One-loop corrections for WW to HH in Higgs EFT with the electroweak chiral Lagrangian

In this work, we present the computation of the one-loop electroweak radiative corrections to the scattering process WW -> HH within the context of the Higgs Effective Field Theory (HEFT). We assume that the fermionic interactions are like in the Standard Model, whereas the beyond Standard Model interactions in the bosonic sector are given by the electroweak chiral Lagrangian (EChL). The computation of the one-loop amplitude and the renormalization program is performed in terms of the involved oneparticle-irreducible (1PI) functions and using R-xi covariant gauges. The renormalization of 1PI functions at arbitrary external momenta is a more ambitious program than just renormalizing the amplitude with onshell external legs, and it has the advantage that they can be used in several scattering amplitudes. In fact, we use here some of the 1PI functions already computed in our previous work (devoted to WZ -> WZ). We will complement them here with the computation of the new 1PI functions required for WW -> HH. From this renormalization procedure, we will also derive the full set of renormalized coefficients of the EChL that are relevant for this scattering process.

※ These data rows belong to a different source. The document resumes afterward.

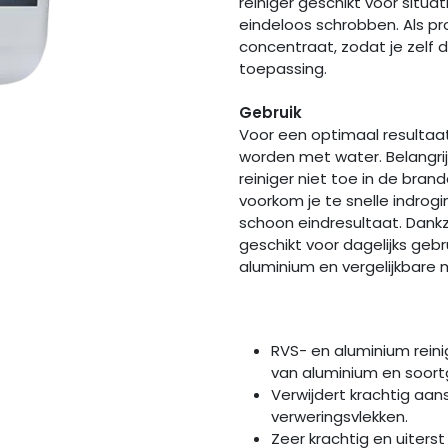
reiniger geschikt voor situa
eindeloos schrobben. Als pro
concentraat, zodat je zelf d
toepassing.
Gebruik
Voor een optimaal resultaa
worden met water. Belangrij
reiniger niet toe in de br
voorkom je te snelle indrog
schoon eindresultaat. Dankzi
geschikt voor dagelijks geb
aluminium en vergelijkbare 
RVS- en aluminium reini
van aluminium en soortg
Verwijdert krachtig aans
verweringsvlekken.
Zeer krachtig en uiters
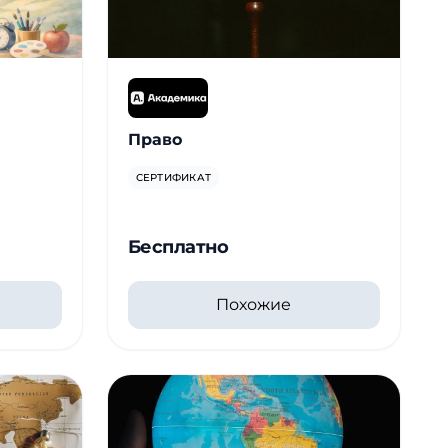
Право
СЕРТИФИКАТ
Бесплатно
Похожие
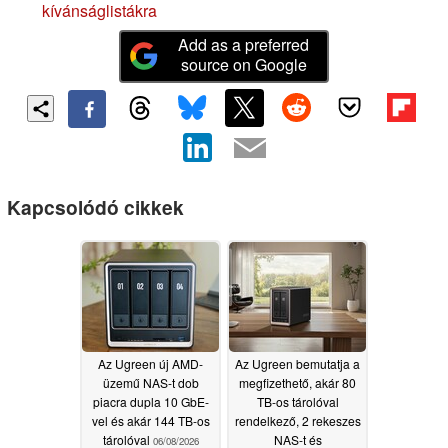
kívánságlistákra
Add as a preferred
source on Google
Kapcsolódó cikkek
Az Ugreen új AMD-
Az Ugreen bemutatja a
üzemű NAS-t dob
megfizethető, akár 80
piacra dupla 10 GbE-
TB-os tárolóval
vel és akár 144 TB-os
rendelkező, 2 rekeszes
tárolóval
NAS-t és
06/08/2026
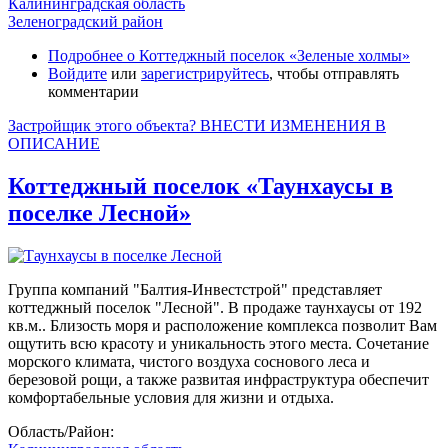
Калининградская область
Зеленоградский район
Подробнее
о Коттеджный поселок «Зеленые холмы»
Войдите
или
зарегистрируйтесь
, чтобы отправлять
комментарии
Застройщик этого объекта? ВНЕСТИ ИЗМЕНЕНИЯ В
ОПИСАНИЕ
Коттеджный поселок «Таунхаусы в
поселке Лесной»
Группа компаний "Балтия-Инвестстрой" представляет
коттеджный поселок "Лесной". В продаже таунхаусы от 192
кв.м.. Близость моря и расположение комплекса позволит Вам
ощутить всю красоту и уникальность этого места. Сочетание
морского климата, чистого воздуха соснового леса и
березовой рощи, а также развитая инфраструктура обеспечит
комфортабельные условия для жизни и отдыха.
Область/Район:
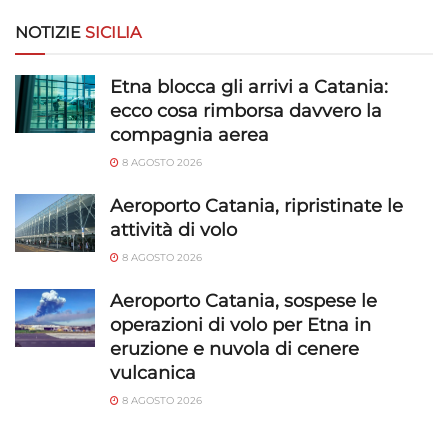
NOTIZIE
SICILIA
Etna blocca gli arrivi a Catania:
ecco cosa rimborsa davvero la
compagnia aerea
8 AGOSTO 2026
Aeroporto Catania, ripristinate le
attività di volo
8 AGOSTO 2026
Aeroporto Catania, sospese le
operazioni di volo per Etna in
eruzione e nuvola di cenere
vulcanica
8 AGOSTO 2026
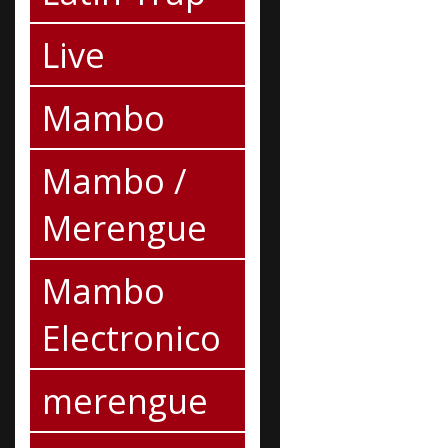
Live
Mambo
Mambo /
Merengue
Mambo
Electronico
merengue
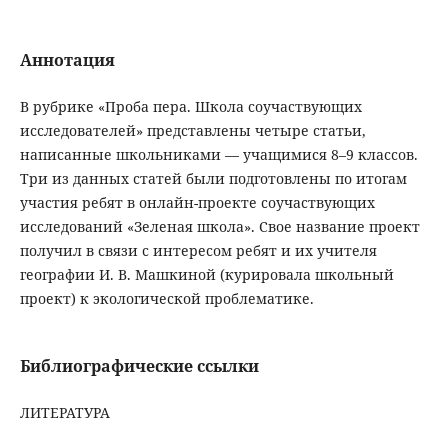
Аннотация
В рубрике «Проба пера. Школа соучаствующих
исследователей» представлены четыре статьи,
написанные школьниками — учащимися 8–9 классов.
Три из данных статей были подготовлены по итогам
участия ребят в онлайн-проекте соучаствующих
исследований «Зеленая школа». Свое название проект
получил в связи с интересом ребят и их учителя
географии И. В. Машкиной (курировала школьный
проект) к экологической проблематике.
Библиографические ссылки
ЛИТЕРАТУРА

In the last part, we will present the numerical results for the EChL predictions of the one-loop level cross section, sigma(WW -> HH)vertical bar(1-loop), as a function of the center-of-mass energy, showing the relative size of the one- loop radiative corrections with respect to the tree-level prediction in terms of the EChL coefficients. The results of the one-loop corrections to WW -> HH for the SM case will be also presented, for comparison with the EChL case, following the same computational method-i.e., by means of the renormalization of 1PI functions.

Automated summary

In this work, we present the calculation of one-loop electroweak radiative corrections to the scattering process WW -> HH within the framework of the Higgs Effective Field Theory. We use the renormalization of oneparticle-irreducible functions to compute the amplitude and derive the renormalized coefficients of the EChL relevant for this process. We also compare the results with the Standard Model case.